In my product work, I’ve seen this pattern in climate tech too. Carbon offset platforms gave away free offsets to onboard users. Usage cratered once the free period ended because the core value proposition (feeling good about your carbon footprint) wasn’t compelling enough to justify ongoing spending.

The parallels to Bitcoin onboarding are uncomfortable.

What @dapp_designer_dana Gets Right

Dana’s point about the missing step 4 is the crux of this. The best onboarding in the world can’t compensate for a missing retention loop. In product terms:

  • Activation (Block’s faucet does this brilliantly) ≠ Habit formation
  • First useRepeated use
  • Understanding howUnderstanding why

Block’s faucet teaches users how to buy, spend, and self-custody Bitcoin. It doesn’t teach them why they should keep doing it.
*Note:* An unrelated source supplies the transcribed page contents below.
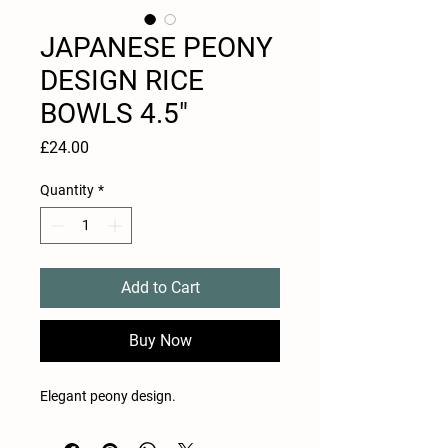
JAPANESE PEONY
DESIGN RICE
BOWLS 4.5"
Price
£24.00
Quantity
*
Add to Cart
Buy Now
Elegant peony design.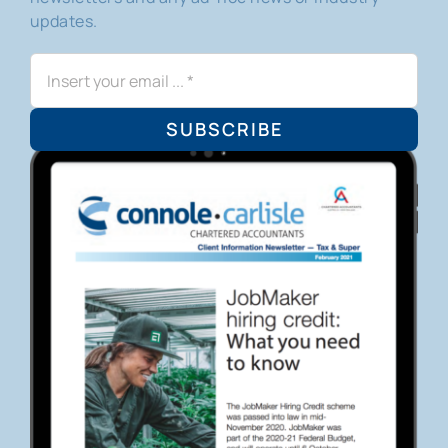
updates.
SUBSCRIBE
But @blockchain_brian’s Point Changes the Calculus

If you expand the addressable market beyond US Cash App users, the retention question answers itself. For someone receiving remittances, Bitcoin + Lightning is genuinely cheaper than Western Union. For someone in Argentina or Turkey, self-custody is genuinely valuable when your bank account can be frozen.

The irony is that Block’s faucet is US-only (limited to US residents 18+, with New York further restricted). They’re running the incentive campaign in the market where Bitcoin has the weakest use case and excluding the markets where it has the strongest one.
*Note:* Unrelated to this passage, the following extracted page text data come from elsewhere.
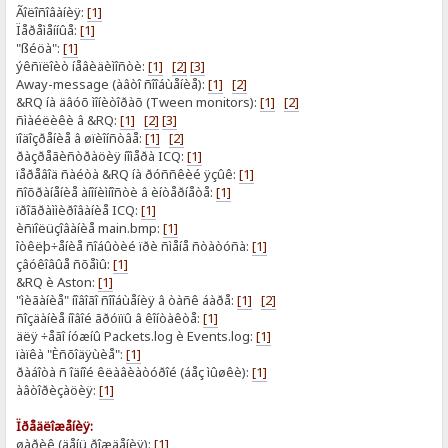
Ãîëîñîâàíèÿ:
[1]
Ïåðåìåííûå:
[1]
"ßéöà":
[1]
ýêñïëîèò íåâèäèìîñòè:
[1]
[2]
[3]
Away-message (àâòî ñîîáùåíèå):
[1]
[2]
&RQ íà äâóõ ìîíèòîðàõ (Tween monitors):
[1]
[2]
ñìàéëèêè â &RQ:
[1]
[2]
[3]
ïîäîçðåíèå â øïèîíñòâå:
[1]
[2]
ðàçðåãèñòðàöèÿ íîìåðà ICQ:
[1]
ïåðåâîä ñàéòà &RQ íà ðóññêèé ÿçûê:
[1]
ñîõðàíåíèå àíîíèìíîñòè â èíòåðíåòå:
[1]
ïðîãðàììèðîâàíèå ICQ:
[1]
èñïîëüçîâàíèå main.bmp:
[1]
îòêëþ÷åíèå ñîáûòèé ïðè ñìåíå ñòàòóñà:
[1]
çâóêîâûå ñõåìû:
[1]
&RQ è Aston:
[1]
"ìèãàíèå" íîâîãî ñîîáùåíèÿ â òàñê áàðå:
[1]
[2]
ñîçäàíèå íîâîé ãðóïïû â êîíòàêòå:
[1]
äëÿ ÷åãî íóæíû Packets.log è Events.log:
[1]
ïàïêà "Èñõîäÿùèå":
[1]
ðàáîòà ñ îäíîé êëàâèàòóðîé (áåç ìûøêè):
[1]
àâòîðèçàöèÿ:
[1]
Ïðåäëîæåíèÿ:
øàðèê (äåíü ðîæäåíèÿ):
[1]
My Take: Smart Acquisition, Wrong Market

Block’s faucet is a well-designed customer acquisition campaign that accidentally reveals the geographic mismatch in Bitcoin adoption strategy. The product thinking is excellent. The market targeting is backwards. You don’t need to pay people $80 to use Bitcoin in Lagos or Buenos Aires. You do need to pay them $80 in Austin.

Maybe the real lesson for Web3 builders isn’t about onboarding design at all—it’s about building for the users who actually need your product, not the ones who are most convenient to reach.